Em 2019, Netanyahu declarou aos seus colegas do partido governista Likud que "qualquer pessoa que desejar impedir o estabelecimento de um Estado palestino precisa fortalecer o apoio ao Hamas e transferir dinheiro para o Hamas... Esta é parte da nossa estratégia - isolar os palestinos em Gaza dos palestinos na Cisjordânia."
Manter o Hamas suficientemente forte para ser um rival eficiente contra o Fatah - o adversário do grupo na Cisjordânia - evitaria a possibilidade de surgir uma "liderança palestina unificada com quem seria preciso negociar algum tipo de acordo final", afirma Khaled Elgindy, especialista em assuntos palestino-israelenses do think tank Middle East Institute, em Washington DC, nos Estados Unidos.
Mais recentemente, Netanyahu negou que quisesse fortalecer o Hamas e afirmou que só havia permitido a entrada de dinheiro do Catar na Faixa de Gaza para evitar uma crise humanitária.
Agora, Netanyahu prometeu destruir o Hamas.
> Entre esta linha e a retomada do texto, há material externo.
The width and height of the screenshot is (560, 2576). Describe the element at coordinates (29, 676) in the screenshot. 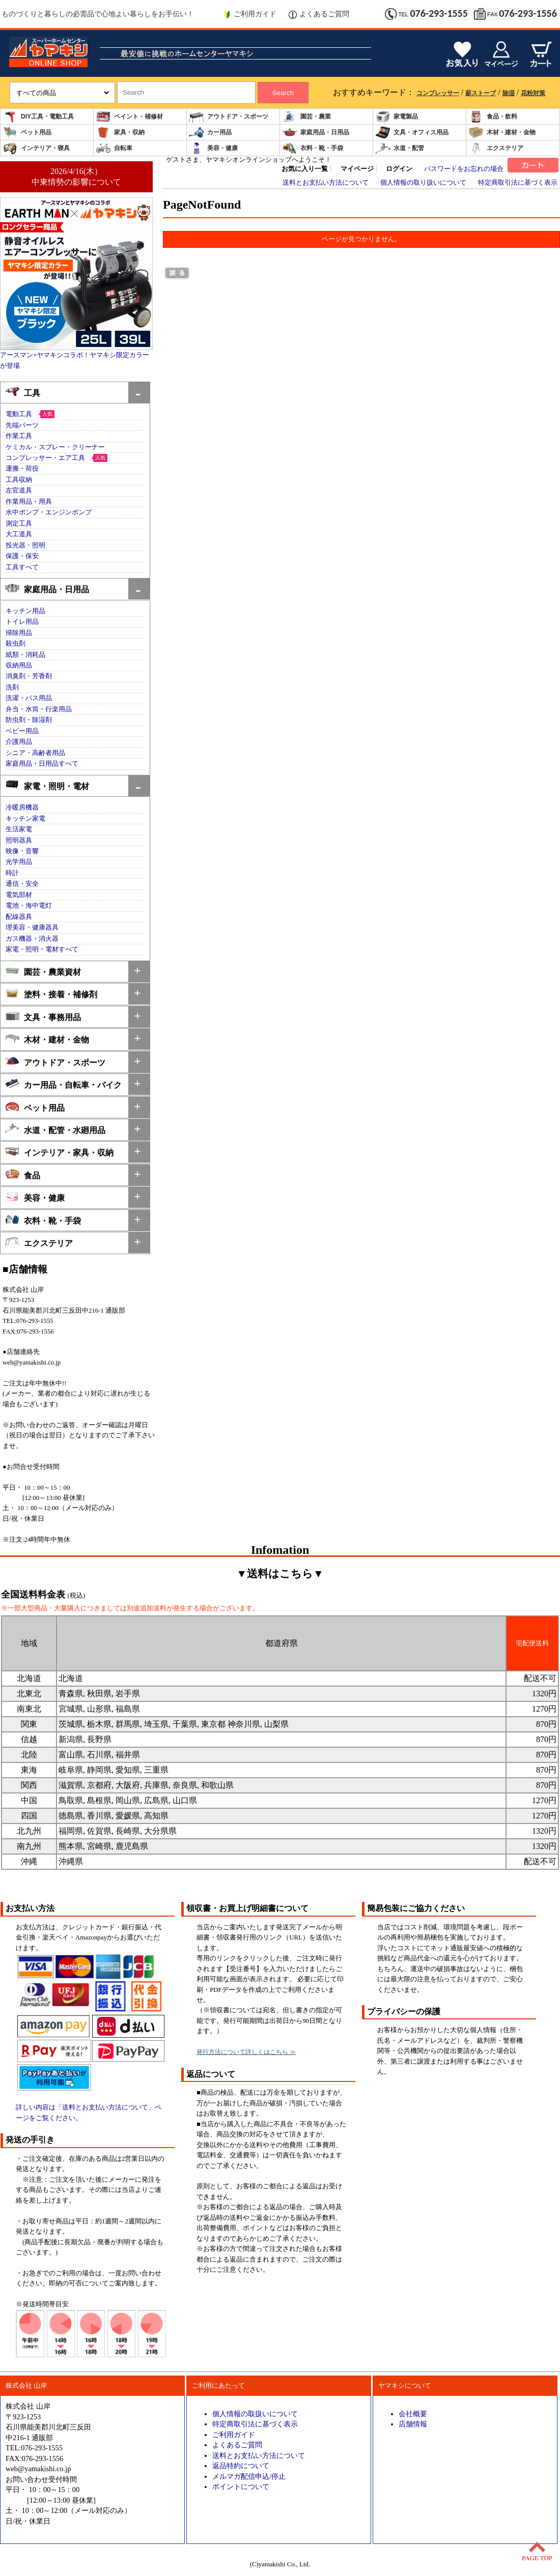 I see `消臭剤・芳香剤` at that location. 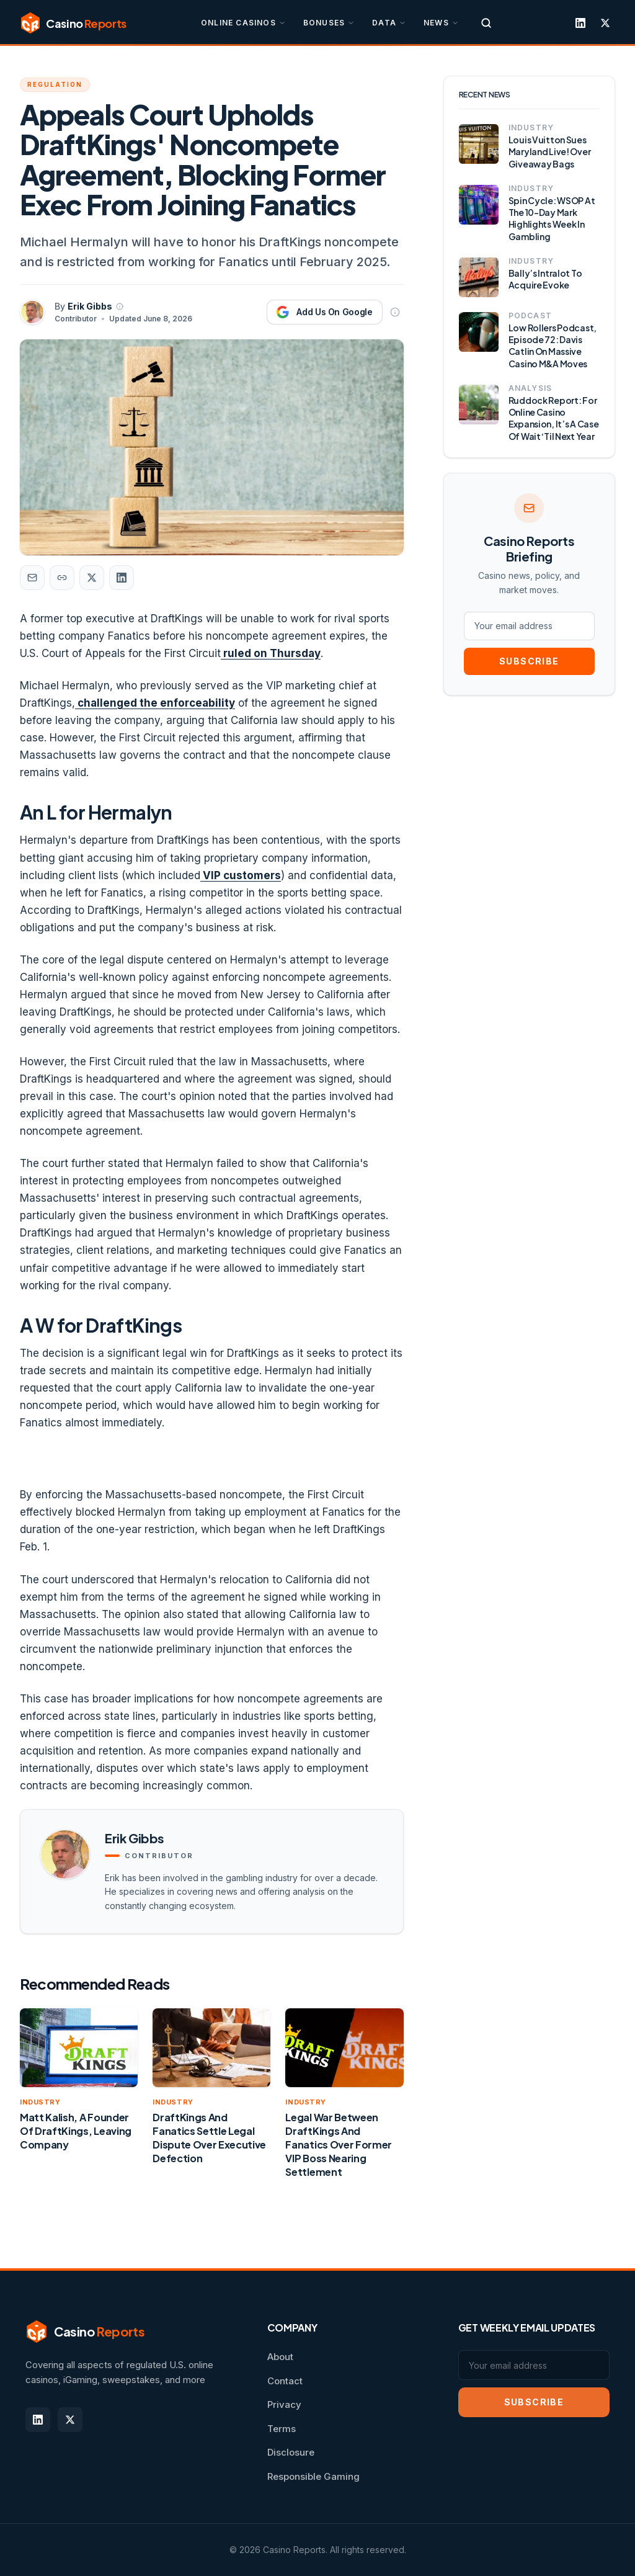 The image size is (635, 2576). Describe the element at coordinates (281, 2429) in the screenshot. I see `Terms` at that location.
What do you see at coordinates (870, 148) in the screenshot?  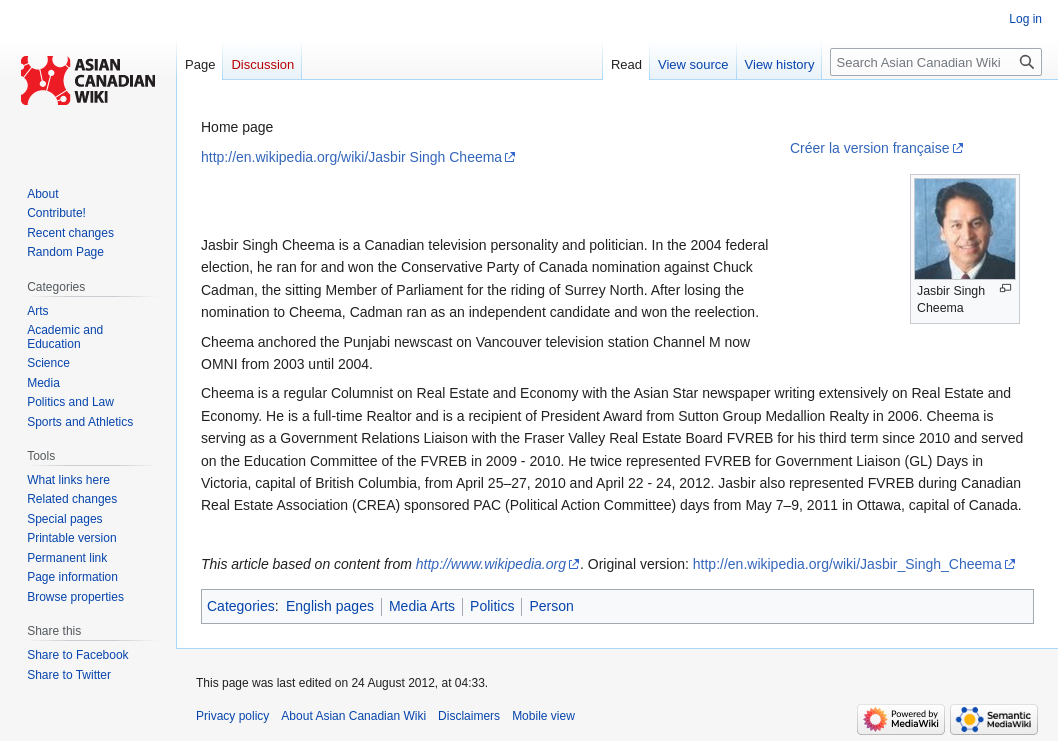 I see `Créer la version française` at bounding box center [870, 148].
Não haverá "nenhum elemento" em Gaza que financie o terrorismo, segundo ele.
Mas, com tanta destruição na Faixa de Gaza e a morte de tantos palestinos, Israel pode atingir o efeito contrário.
"O Irã provavelmente irá continuar a armar e apoiar financeiramente o Hamas", segundo Elgindy. "Mais do que isso, enquanto houver uma razão para que um grupo como o Hamas tente adquirir essas armas, esses recursos e essas capacidades, eles irão fazer."
"Porque as justificativas, as razões para isso ainda persistem."